• **ASSIGNED TASK**:
Set down again exactly the lines of the listing below that fall between the line holding "европейских городов." and the line holding "bem periodizado, o treino de força melhora a", inclusive.

• **EXERCISE MATERIAL**:
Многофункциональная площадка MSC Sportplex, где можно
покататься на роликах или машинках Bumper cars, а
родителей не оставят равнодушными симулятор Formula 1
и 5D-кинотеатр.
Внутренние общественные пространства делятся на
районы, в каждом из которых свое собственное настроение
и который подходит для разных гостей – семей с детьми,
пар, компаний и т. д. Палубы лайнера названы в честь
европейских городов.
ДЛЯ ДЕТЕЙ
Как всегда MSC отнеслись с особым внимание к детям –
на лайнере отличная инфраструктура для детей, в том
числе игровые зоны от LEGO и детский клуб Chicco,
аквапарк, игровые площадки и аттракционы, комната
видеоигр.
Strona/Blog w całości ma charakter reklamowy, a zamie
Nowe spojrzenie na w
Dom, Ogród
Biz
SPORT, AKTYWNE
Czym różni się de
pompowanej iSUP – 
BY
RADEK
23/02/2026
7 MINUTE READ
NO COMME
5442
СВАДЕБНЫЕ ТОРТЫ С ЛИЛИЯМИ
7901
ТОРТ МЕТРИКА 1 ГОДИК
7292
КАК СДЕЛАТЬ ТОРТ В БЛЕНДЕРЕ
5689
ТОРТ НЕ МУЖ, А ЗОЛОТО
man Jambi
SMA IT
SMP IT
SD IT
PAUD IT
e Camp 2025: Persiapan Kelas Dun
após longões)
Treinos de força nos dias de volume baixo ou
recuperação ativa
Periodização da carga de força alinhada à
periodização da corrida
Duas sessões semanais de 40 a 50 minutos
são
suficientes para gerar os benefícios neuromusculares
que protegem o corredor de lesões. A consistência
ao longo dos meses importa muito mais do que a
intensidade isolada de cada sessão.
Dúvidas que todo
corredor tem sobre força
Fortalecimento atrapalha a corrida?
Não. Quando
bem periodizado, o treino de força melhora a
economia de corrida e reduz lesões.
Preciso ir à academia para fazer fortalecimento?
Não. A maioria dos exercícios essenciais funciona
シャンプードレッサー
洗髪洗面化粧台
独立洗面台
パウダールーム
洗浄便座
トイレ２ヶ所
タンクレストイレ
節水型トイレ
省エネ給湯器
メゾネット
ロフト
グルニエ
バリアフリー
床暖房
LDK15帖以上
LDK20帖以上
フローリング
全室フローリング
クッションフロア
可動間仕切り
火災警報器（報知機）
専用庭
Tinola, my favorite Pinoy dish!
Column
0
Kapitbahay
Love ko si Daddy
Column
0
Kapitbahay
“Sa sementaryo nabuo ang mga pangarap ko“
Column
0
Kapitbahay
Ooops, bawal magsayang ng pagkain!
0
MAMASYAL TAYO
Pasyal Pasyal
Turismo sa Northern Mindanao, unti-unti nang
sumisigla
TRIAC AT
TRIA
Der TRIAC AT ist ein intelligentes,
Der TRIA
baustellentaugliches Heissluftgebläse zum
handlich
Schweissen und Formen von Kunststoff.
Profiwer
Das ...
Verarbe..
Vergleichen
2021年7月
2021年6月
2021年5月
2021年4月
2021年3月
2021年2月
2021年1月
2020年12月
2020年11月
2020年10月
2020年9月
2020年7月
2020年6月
--
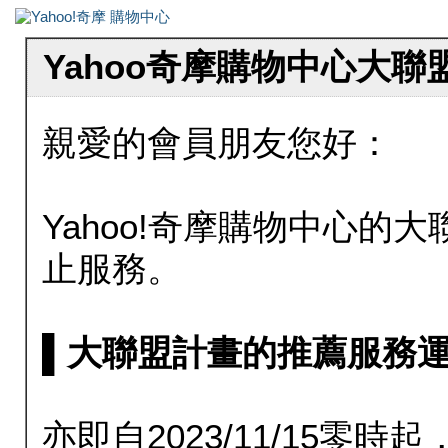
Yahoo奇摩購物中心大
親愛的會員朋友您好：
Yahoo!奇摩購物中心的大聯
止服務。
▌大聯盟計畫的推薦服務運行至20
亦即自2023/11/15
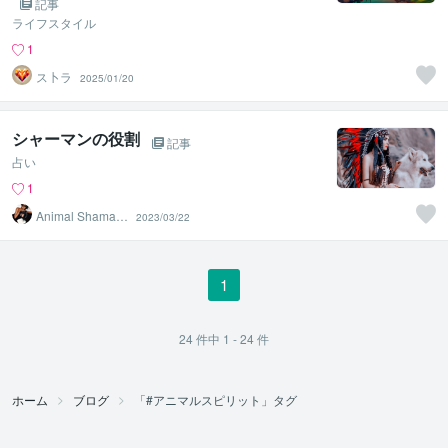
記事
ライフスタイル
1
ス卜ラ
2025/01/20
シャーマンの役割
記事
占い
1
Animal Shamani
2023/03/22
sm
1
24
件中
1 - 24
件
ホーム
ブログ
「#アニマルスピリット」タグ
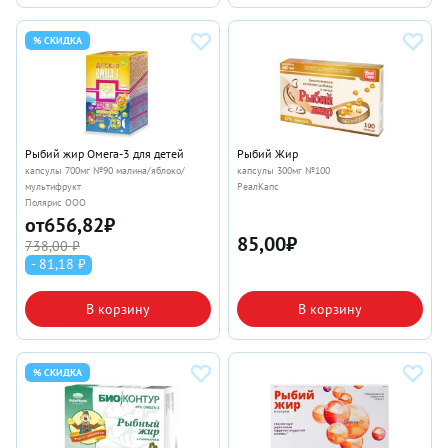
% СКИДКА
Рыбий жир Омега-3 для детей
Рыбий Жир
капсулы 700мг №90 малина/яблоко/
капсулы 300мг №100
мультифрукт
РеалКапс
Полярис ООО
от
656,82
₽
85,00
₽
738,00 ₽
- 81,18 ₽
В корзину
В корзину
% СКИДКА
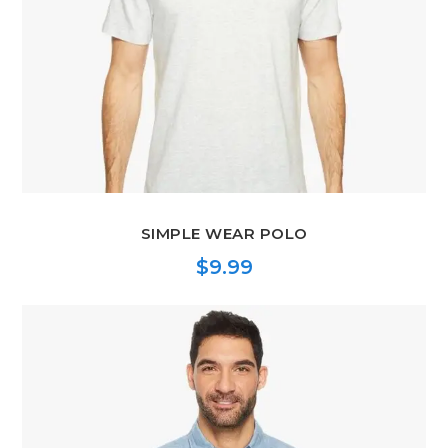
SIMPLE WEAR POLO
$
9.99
* * *
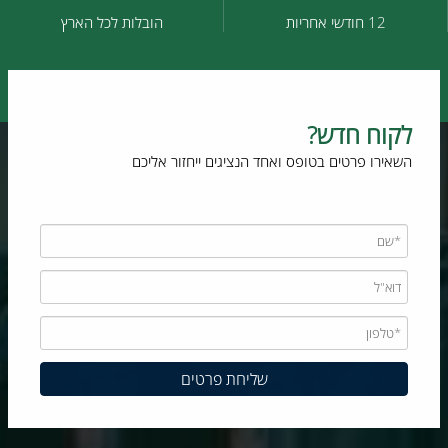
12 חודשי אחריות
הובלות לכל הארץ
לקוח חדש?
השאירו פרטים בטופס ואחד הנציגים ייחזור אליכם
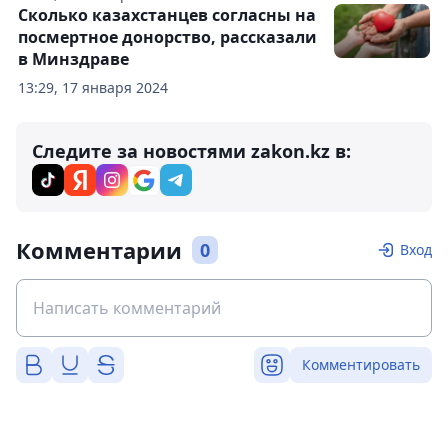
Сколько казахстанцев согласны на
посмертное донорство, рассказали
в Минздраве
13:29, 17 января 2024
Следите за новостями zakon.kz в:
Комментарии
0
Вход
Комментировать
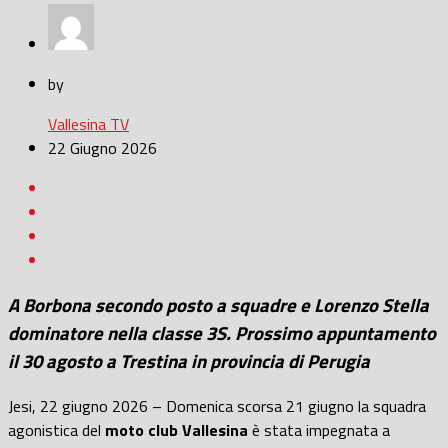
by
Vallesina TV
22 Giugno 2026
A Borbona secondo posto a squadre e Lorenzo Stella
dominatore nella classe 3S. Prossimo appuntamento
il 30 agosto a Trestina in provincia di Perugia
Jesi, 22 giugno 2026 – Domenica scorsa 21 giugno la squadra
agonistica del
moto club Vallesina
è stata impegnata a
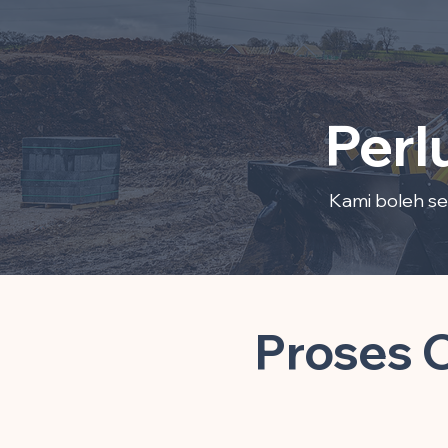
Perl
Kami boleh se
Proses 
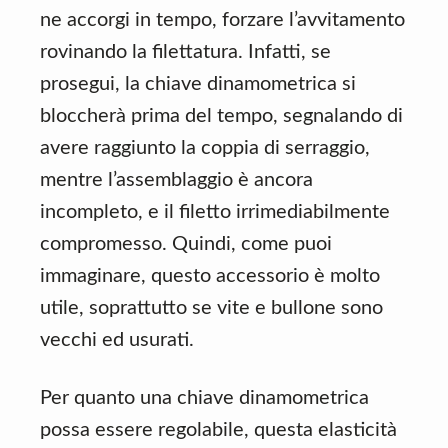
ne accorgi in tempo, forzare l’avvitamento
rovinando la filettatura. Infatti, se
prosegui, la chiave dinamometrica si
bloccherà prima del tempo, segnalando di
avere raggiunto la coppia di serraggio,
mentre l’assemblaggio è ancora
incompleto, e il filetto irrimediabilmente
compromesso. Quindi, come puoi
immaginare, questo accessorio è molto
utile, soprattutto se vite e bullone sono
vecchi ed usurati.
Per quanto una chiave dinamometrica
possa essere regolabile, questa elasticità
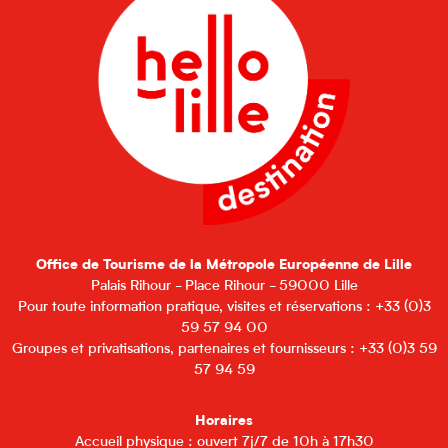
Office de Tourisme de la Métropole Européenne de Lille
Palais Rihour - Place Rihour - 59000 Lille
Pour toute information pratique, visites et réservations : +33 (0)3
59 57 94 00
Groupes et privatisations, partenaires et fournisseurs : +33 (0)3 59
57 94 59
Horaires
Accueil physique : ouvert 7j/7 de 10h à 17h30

• **RESULT OF THE TASK**:
европейских городов.
ДЛЯ ДЕТЕЙ
Как всегда MSC отнеслись с особым внимание к детям –
на лайнере отличная инфраструктура для детей, в том
числе игровые зоны от LEGO и детский клуб Chicco,
аквапарк, игровые площадки и аттракционы, комната
видеоигр.
Strona/Blog w całości ma charakter reklamowy, a zamie
Nowe spojrzenie na w
Dom, Ogród
Biz
SPORT, AKTYWNE
Czym różni się de
pompowanej iSUP – 
BY
RADEK
23/02/2026
7 MINUTE READ
NO COMME
5442
СВАДЕБНЫЕ ТОРТЫ С ЛИЛИЯМИ
7901
ТОРТ МЕТРИКА 1 ГОДИК
7292
КАК СДЕЛАТЬ ТОРТ В БЛЕНДЕРЕ
5689
ТОРТ НЕ МУЖ, А ЗОЛОТО
man Jambi
SMA IT
SMP IT
SD IT
PAUD IT
e Camp 2025: Persiapan Kelas Dun
após longões)
Treinos de força nos dias de volume baixo ou
recuperação ativa
Periodização da carga de força alinhada à
periodização da corrida
Duas sessões semanais de 40 a 50 minutos
são
suficientes para gerar os benefícios neuromusculares
que protegem o corredor de lesões. A consistência
ao longo dos meses importa muito mais do que a
intensidade isolada de cada sessão.
Dúvidas que todo
corredor tem sobre força
Fortalecimento atrapalha a corrida?
Não. Quando
bem periodizado, o treino de força melhora a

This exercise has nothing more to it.